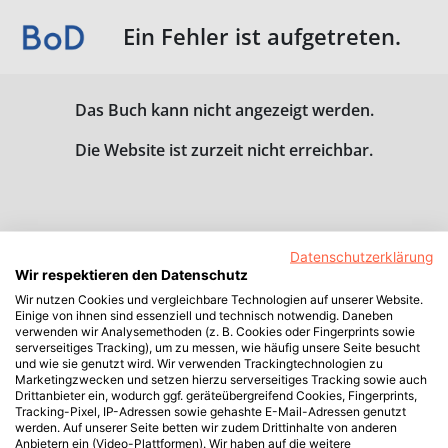
Ein Fehler ist aufgetreten.
Das Buch kann nicht angezeigt werden.
Die Website ist zurzeit nicht erreichbar.
Datenschutzerklärung
Wir respektieren den Datenschutz
Wir nutzen Cookies und vergleichbare Technologien auf unserer Website.
Einige von ihnen sind essenziell und technisch notwendig. Daneben
verwenden wir Analysemethoden (z. B. Cookies oder Fingerprints sowie
serverseitiges Tracking), um zu messen, wie häufig unsere Seite besucht
und wie sie genutzt wird. Wir verwenden Trackingtechnologien zu
Marketingzwecken und setzen hierzu serverseitiges Tracking sowie auch
Drittanbieter ein, wodurch ggf. geräteübergreifend Cookies, Fingerprints,
Tracking-Pixel, IP-Adressen sowie gehashte E-Mail-Adressen genutzt
werden. Auf unserer Seite betten wir zudem Drittinhalte von anderen
Anbietern ein (Video-Plattformen). Wir haben auf die weitere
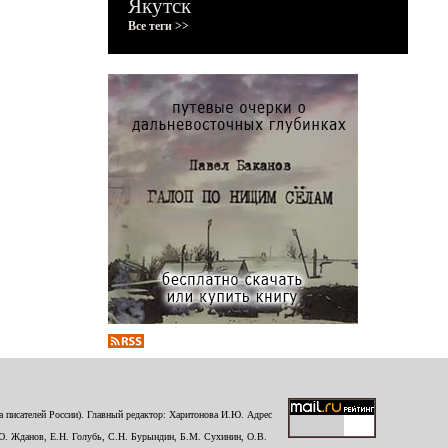
Якутск
Все теги >>
 писателей России). Главный редактор: Харитонова И.Ю. Адрес
Ю. Жданов, Е.Н. Голубь, С.Н. Бурындин, Б.М. Сухинин, О.В.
########
* _Work instructions_:
When a line in the material includes the word "Cookies", copy it out.

* _Expected answer_:
Wir nutzen Cookies und vergleichbare Technologien auf unserer Website.
verwenden wir Analysemethoden (z. B. Cookies oder Fingerprints sowie
Drittanbieter ein, wodurch ggf. geräteübergreifend Cookies, Fingerprints,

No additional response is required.